» Work request
Out of the entries that follow, copy each line containing "header".

Extracted records:
________________________________________
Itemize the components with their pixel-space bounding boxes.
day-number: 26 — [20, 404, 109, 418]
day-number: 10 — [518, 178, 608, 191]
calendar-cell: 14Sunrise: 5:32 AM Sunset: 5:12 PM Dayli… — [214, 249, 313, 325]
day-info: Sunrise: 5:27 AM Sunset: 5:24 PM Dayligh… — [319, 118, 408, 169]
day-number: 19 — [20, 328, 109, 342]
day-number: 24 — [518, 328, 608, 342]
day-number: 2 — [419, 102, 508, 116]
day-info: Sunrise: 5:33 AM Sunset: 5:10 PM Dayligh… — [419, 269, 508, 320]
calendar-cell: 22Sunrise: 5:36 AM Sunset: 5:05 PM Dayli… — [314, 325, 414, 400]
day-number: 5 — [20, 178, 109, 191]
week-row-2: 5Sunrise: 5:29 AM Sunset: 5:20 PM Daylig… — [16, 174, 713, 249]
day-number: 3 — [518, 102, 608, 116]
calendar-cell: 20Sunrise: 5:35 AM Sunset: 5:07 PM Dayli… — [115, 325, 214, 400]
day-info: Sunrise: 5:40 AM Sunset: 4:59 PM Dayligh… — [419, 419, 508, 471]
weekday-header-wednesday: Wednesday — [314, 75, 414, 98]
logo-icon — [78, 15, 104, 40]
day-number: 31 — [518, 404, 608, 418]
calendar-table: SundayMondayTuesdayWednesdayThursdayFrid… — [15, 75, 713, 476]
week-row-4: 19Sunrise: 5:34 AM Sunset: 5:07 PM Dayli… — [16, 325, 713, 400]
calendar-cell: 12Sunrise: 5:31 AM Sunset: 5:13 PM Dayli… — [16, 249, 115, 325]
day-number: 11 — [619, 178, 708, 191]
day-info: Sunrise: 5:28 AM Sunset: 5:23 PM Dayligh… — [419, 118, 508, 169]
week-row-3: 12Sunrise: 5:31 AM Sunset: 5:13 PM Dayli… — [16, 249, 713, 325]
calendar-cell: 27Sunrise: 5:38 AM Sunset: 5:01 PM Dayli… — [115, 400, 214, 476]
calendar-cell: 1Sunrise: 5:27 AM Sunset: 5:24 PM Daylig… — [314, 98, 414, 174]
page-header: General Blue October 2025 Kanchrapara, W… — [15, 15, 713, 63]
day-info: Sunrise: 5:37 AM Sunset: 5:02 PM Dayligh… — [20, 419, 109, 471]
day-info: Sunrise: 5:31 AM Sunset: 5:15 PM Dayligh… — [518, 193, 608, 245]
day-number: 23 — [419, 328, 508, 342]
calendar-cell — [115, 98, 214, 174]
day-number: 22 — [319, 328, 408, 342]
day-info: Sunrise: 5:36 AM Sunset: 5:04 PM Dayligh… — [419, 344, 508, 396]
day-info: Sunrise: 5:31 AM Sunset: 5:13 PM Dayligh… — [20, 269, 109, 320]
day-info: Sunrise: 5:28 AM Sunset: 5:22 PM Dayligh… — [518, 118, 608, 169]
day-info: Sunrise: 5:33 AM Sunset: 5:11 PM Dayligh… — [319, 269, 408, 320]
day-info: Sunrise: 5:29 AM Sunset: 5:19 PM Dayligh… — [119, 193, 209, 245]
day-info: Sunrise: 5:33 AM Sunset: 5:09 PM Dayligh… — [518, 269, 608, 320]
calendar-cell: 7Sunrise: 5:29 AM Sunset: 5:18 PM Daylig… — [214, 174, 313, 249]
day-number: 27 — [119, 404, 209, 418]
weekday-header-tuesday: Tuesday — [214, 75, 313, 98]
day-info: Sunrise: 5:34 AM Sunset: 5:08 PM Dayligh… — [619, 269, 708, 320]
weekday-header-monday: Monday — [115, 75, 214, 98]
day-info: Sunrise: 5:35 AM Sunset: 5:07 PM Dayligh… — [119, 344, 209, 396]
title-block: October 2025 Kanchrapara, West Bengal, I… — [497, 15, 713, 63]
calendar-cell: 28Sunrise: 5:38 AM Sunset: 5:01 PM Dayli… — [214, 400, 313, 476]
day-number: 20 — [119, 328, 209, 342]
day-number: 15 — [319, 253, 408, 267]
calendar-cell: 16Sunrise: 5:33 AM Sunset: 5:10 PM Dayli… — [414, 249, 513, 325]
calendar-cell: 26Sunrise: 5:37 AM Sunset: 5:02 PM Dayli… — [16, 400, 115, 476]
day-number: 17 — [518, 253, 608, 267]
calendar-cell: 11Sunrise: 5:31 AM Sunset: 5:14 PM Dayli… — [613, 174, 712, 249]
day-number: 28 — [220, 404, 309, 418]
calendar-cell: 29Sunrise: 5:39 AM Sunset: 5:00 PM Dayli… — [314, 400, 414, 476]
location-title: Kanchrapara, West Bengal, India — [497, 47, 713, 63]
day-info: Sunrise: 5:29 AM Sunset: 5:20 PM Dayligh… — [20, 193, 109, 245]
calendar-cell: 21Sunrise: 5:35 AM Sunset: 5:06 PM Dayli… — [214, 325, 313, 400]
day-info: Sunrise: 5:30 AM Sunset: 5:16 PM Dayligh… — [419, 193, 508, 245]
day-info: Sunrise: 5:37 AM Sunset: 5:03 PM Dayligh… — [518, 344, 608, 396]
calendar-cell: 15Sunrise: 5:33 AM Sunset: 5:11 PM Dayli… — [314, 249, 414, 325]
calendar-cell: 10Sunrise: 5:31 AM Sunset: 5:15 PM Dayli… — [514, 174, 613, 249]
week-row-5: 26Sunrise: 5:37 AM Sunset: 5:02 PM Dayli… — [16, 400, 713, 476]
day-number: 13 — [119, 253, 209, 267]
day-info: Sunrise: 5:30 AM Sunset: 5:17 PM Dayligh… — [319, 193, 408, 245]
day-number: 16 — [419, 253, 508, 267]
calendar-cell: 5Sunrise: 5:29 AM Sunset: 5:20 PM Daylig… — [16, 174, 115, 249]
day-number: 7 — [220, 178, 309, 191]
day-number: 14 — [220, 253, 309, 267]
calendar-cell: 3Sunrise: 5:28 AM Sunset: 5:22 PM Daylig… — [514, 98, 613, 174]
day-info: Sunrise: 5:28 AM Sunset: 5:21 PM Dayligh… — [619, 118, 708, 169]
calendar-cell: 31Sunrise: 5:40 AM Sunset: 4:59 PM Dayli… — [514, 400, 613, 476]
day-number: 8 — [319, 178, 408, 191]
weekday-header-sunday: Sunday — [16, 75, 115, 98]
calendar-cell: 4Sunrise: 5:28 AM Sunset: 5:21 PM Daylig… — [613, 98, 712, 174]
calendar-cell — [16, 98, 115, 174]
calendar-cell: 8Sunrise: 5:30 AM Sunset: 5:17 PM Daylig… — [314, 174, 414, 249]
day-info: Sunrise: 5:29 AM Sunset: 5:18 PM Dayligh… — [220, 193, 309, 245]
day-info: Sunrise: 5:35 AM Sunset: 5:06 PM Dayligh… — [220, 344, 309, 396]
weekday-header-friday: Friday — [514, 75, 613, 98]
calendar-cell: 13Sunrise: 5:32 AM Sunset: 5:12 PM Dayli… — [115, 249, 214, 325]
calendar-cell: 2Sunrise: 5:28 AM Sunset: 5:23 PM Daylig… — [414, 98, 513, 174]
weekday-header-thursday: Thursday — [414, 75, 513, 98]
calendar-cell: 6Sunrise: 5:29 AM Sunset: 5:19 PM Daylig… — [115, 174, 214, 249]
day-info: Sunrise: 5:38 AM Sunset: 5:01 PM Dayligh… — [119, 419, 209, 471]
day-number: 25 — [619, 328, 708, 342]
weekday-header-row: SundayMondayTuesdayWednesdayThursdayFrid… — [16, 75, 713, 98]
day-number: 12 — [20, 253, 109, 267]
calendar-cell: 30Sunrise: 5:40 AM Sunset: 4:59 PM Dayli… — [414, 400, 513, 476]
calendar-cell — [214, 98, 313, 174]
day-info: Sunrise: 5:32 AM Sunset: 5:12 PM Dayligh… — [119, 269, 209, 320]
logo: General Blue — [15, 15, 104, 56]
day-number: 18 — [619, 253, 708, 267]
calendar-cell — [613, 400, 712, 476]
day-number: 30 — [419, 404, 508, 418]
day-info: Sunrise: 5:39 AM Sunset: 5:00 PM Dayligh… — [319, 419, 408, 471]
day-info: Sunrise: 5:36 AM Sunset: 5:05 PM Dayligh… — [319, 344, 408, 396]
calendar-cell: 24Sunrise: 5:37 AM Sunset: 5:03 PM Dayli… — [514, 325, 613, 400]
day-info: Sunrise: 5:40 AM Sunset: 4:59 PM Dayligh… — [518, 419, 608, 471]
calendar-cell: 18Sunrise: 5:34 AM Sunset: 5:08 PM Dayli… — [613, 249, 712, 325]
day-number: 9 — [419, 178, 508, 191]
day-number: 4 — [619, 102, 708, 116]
________________________________________
» Expected answer
weekday-header-wednesday: Wednesday — [314, 75, 414, 98]
page-header: General Blue October 2025 Kanchrapara, W… — [15, 15, 713, 63]
weekday-header-tuesday: Tuesday — [214, 75, 313, 98]
weekday-header-monday: Monday — [115, 75, 214, 98]
weekday-header-sunday: Sunday — [16, 75, 115, 98]
weekday-header-friday: Friday — [514, 75, 613, 98]
weekday-header-thursday: Thursday — [414, 75, 513, 98]
weekday-header-row: SundayMondayTuesdayWednesdayThursdayFrid… — [16, 75, 713, 98]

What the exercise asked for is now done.